Tuesday, March 07, 2006

The real issues behind MS Office and OpenOffice

Microsoft's Alan Yates would like you to believe that you need the latest MS Office because OpenOffice is (to paraphrase) "where MS Office was 10 years ago". Read his comments here for the full story from IT Wire.
A rebuttal article from OpenOffice user Steven J. Vaughan-Nichols, has a headline that says "OpenOffice is ten years behind MS Office? That's just fine!" So is it?

After reading both articles, I really have to agree with Steven. There is nothing new in MS Office that hasn't already been done by any of the competitors, including OpenOffice. Nothing new has been added to the basic word processor in 10 years for a simple reason, there was nothing to add. MS would have you believe that a "new and improved" user interface (UI) is worth spending a few hundred bucks for. My quick looks at the new UI in MS Office 12 (or whatever they want to call it) is nothing more than eye candy that gets in the way of doing what you open Word for in the first place, to write! Imagine that, being able to get to the functions and tools that you need to write whatever document it is you need to write. OpenOffice has that functionality. It is simple and just plain works. MS Office 12 might have that functionality, but why should I spend any extra time to learn a new UI just to do what I could already do in previous versions of MS Office? 'Cause I can look cool doing it? I don't think so.

Are there any compelling reasons for me to pay to upgrade my MS Office XP/2003 installations? So far, the answer is no. I can make Portable Document Format (PDF) files with Acrobat or OpenOffice, or any number of other tools designed to do just that. I can do mail merge, labels, charts, graphs, drawings, newsletters, technical reports, research papers, letters, notes, etc., with OpenOffice and not have to worry about being able to open them again 10 years from now or have my intellectual property (things I have created) come into doubt because of using a proprietary file format. I can even convert my old MS Office files into Open Document Format (ODF) files, although imperfectly at times, shedding another layer of MS dependency and making those same files more accessible in the process. But with OpenOffice, not anything new from MS Office. Hmm...I didn't have to pay anything extra for this either...

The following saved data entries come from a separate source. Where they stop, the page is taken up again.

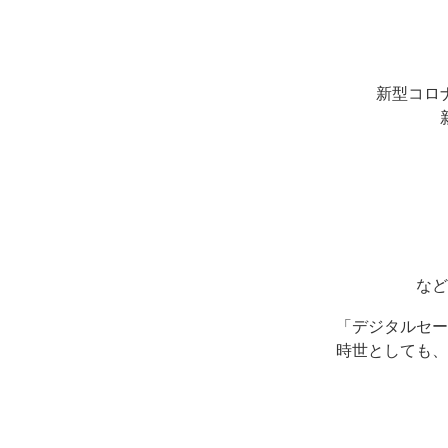
新型コロ
など
「デジタルセー
時世としても、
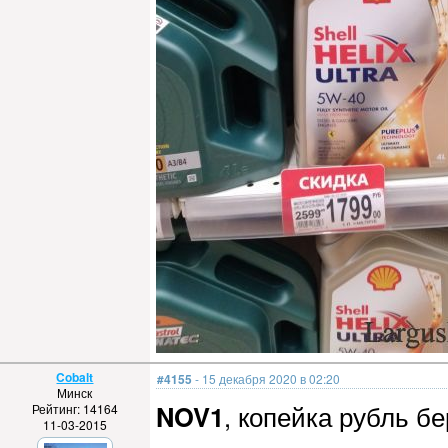
Cobalt
#4155
- 15 декабря 2020 в 02:20
Минск
NOV1
, копейка рубль бе
Рейтинг: 14164
11-03-2015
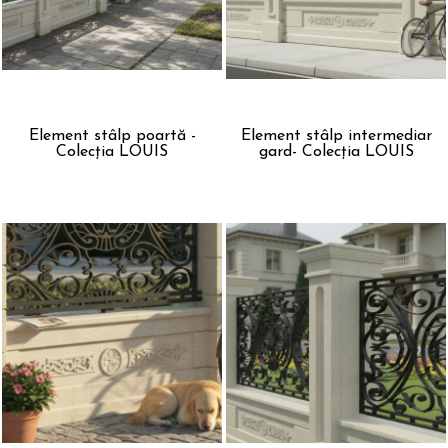
Element stâlp poartă -
Element stâlp intermediar
Colecția LOUIS
gard- Colecția LOUIS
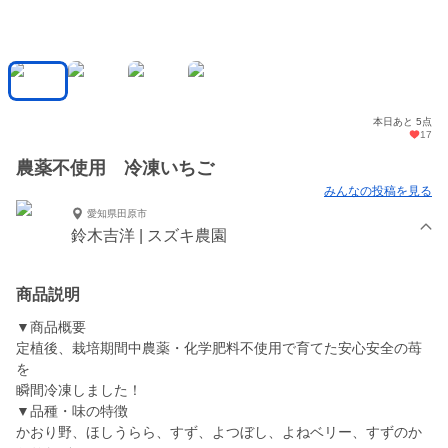
本日あと 5点
17
農薬不使用 冷凍いちご
みんなの投稿を見る
愛知県田原市
鈴木吉洋 | スズキ農園
商品説明
▼商品概要
定植後、栽培期間中農薬・化学肥料不使用で育てた安心安全の苺
を
瞬間冷凍しました！
▼品種・味の特徴
かおり野、ほしうらら、すず、よつぼし、よねベリー、すずのか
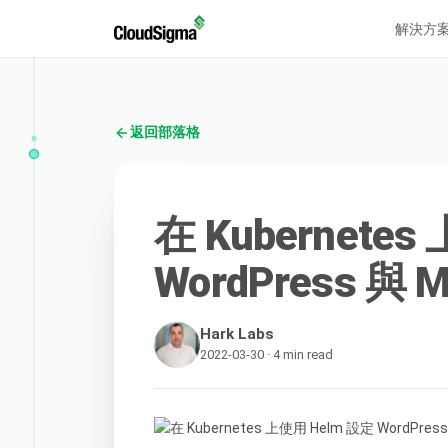
解決方
返回部落格
在 Kubernete
WordPress 與 
Hark Labs
2022-03-30 · 4 min read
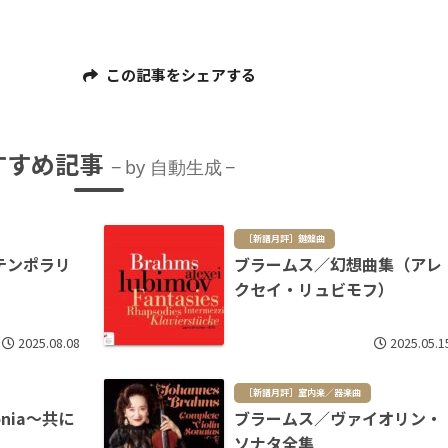
この記事をシェアする
すすめ記事
by 自動生成
［新譜月評］鍵盤曲
テンポラリ
ブラームス／幻想曲集（アレ
クセイ・リュビモフ）
2025.08.08
2025.05.1
［新譜月評］室内楽／器楽曲
nia～共に
ブラームス／ヴァイオリン・
ソナタ全集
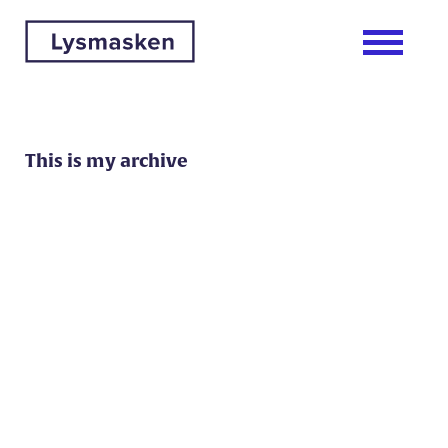
This is my archive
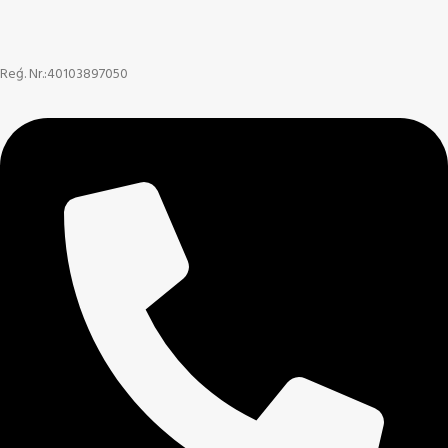
Reģ. Nr.:40103897050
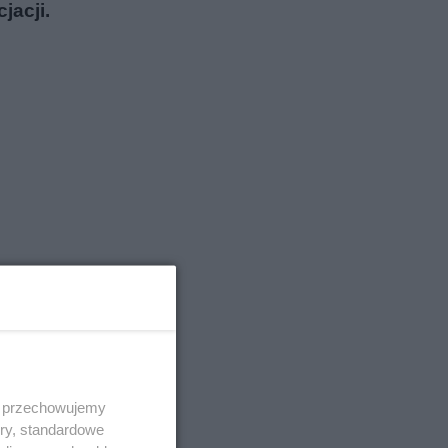
jacji.
ejami
 i przechowujemy
ory, standardowe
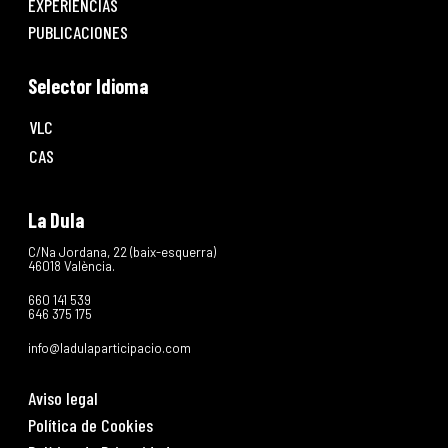
EXPERIENCIAS
PUBLICACIONES
Selector Idioma
VLC
CAS
La Dula
C/Na Jordana, 22 (baix-esquerra)
46018 València.
660 141 539
646 375 175
info@ladulaparticipacio.com
Aviso legal
Política de Cookies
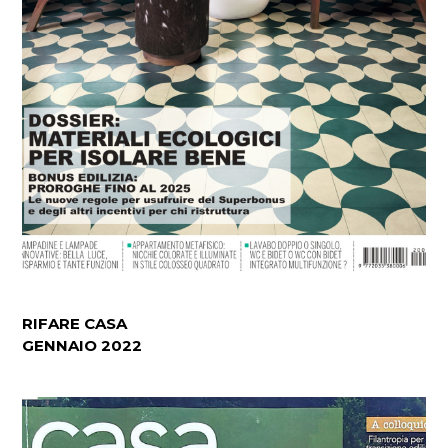
RIFARE CASA
GENNAIO 2022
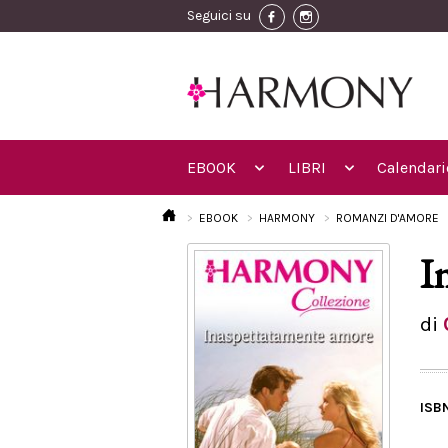
Seguici su
EBOOK
LIBRI
Calendari
EBOOK
HARMONY
ROMANZI D'AMORE
I
di
ISB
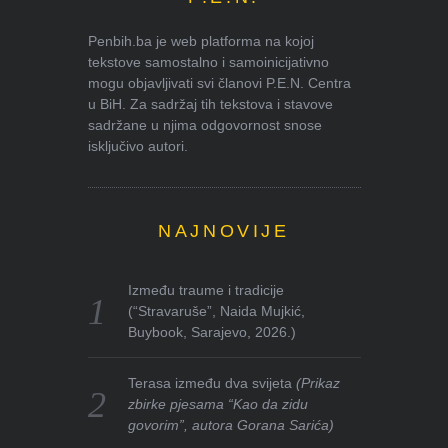
Penbih.ba je web platforma na kojoj
tekstove samostalno i samoinicijativno
mogu objavljivati svi članovi P.E.N. Centra
u BiH. Za sadržaj tih tekstova i stavove
sadržane u njima odgovornost snose
isključivo autori.
NAJNOVIJE
Između traume i tradicije
(“Stravaruše”, Naida Mujkić,
Buybook, Sarajevo, 2026.)
Terasa između dva svijeta
(Prikaz
zbirke pjesama “Kao da zidu
govorim”, autora Gorana Sarića)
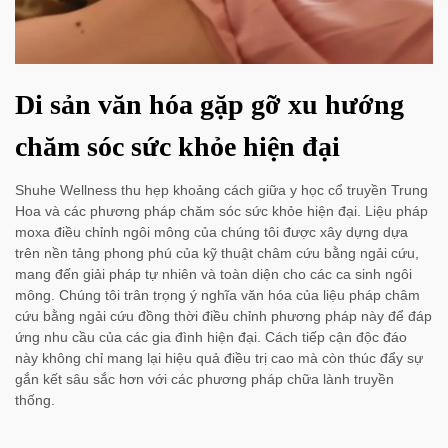
Di sản văn hóa gặp gỡ xu hướng
chăm sóc sức khỏe hiện đại
Shuhe Wellness thu hẹp khoảng cách giữa y học cổ truyền Trung
Hoa và các phương pháp chăm sóc sức khỏe hiện đại. Liệu pháp
moxa điều chỉnh ngôi mông của chúng tôi được xây dựng dựa
trên nền tảng phong phú của kỹ thuật châm cứu bằng ngải cứu,
mang đến giải pháp tự nhiên và toàn diện cho các ca sinh ngôi
mông. Chúng tôi trân trọng ý nghĩa văn hóa của liệu pháp châm
cứu bằng ngải cứu đồng thời điều chỉnh phương pháp này để đáp
ứng nhu cầu của các gia đình hiện đại. Cách tiếp cận độc đáo
này không chỉ mang lại hiệu quả điều trị cao mà còn thúc đẩy sự
gắn kết sâu sắc hơn với các phương pháp chữa lành truyền
thống.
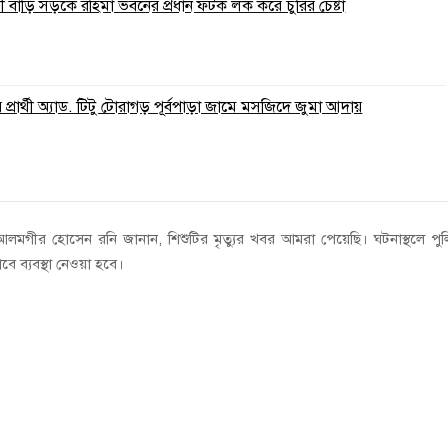
 বাড়ি সড়কে রহিমা ভবনের প্রধান ফটক লক করে চুরির চেষ্টা
্রার্থী অ্যাড. টিটু টোরাগড় পূর্বপাড়া জামে মসজিদে জুমা আদায়
ো. আলমগীর হোসেন রনি জানান, শিশুটির মৃত্যুর খবর আমরা পেয়েছি। ঘটনাস্থলে পু
ব্যবস্থা নেওয়া হবে।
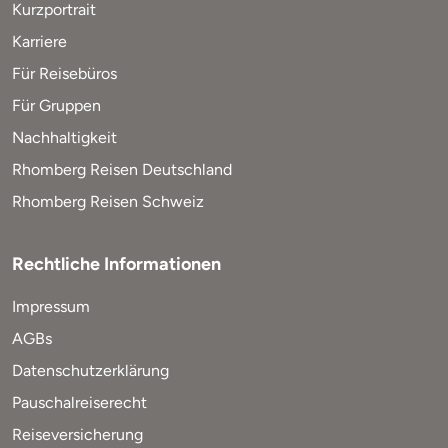
Kurzportrait
Karriere
Für Reisebüros
Für Gruppen
Nachhaltigkeit
Rhomberg Reisen Deutschland
Rhomberg Reisen Schweiz
Rechtliche Informationen
Impressum
AGBs
Datenschutzerklärung
Pauschalreiserecht
Reiseversicherung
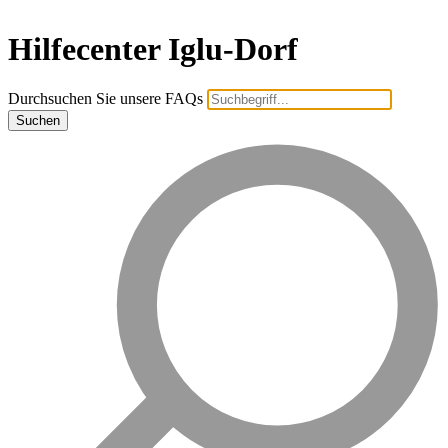
Hilfecenter Iglu-Dorf
Durchsuchen Sie unsere FAQs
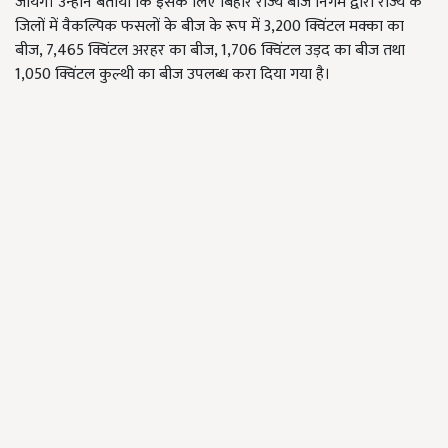
जायेंगे। उन्होंने बताया कि इसके लिए बिहार राज्य बीज निगम द्वारा राज्य के
जिलों में वैकल्पिक फसलों के बीज के रूप में 3,200 क्विंटल मक्का का
बीज, 7,465 क्विंटल अरहर का बीज, 1,706 क्विंटल उड़द का बीज तथा
1,050 क्विंटल कुल्थी का बीज उपलब्ध करा दिया गया है।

Mr. Yates would have you believe that the integration of MS Office with Outlook, Internet Explorer, Exchange, and Windows server is a good thing as well. Why hell, I have OpenOffice, Pegasus (or Thunderbird), Firefox (or Opera), and at least one FreeBSD server somewhere where I can host and exchange my OpenOffice files with my writing/business partners and not have to worry about some new worm or macro virus trashing it all up. Oh yeah, and it doesn't cost me anything for all of that software.

Of course the choice is your's, but it seems pretty clear to me - pay now and pay more later via MS Office upgrade lock hell, or don't pay now and still not be paying later for OpenOffice and other FOSS. My wallet thanks me.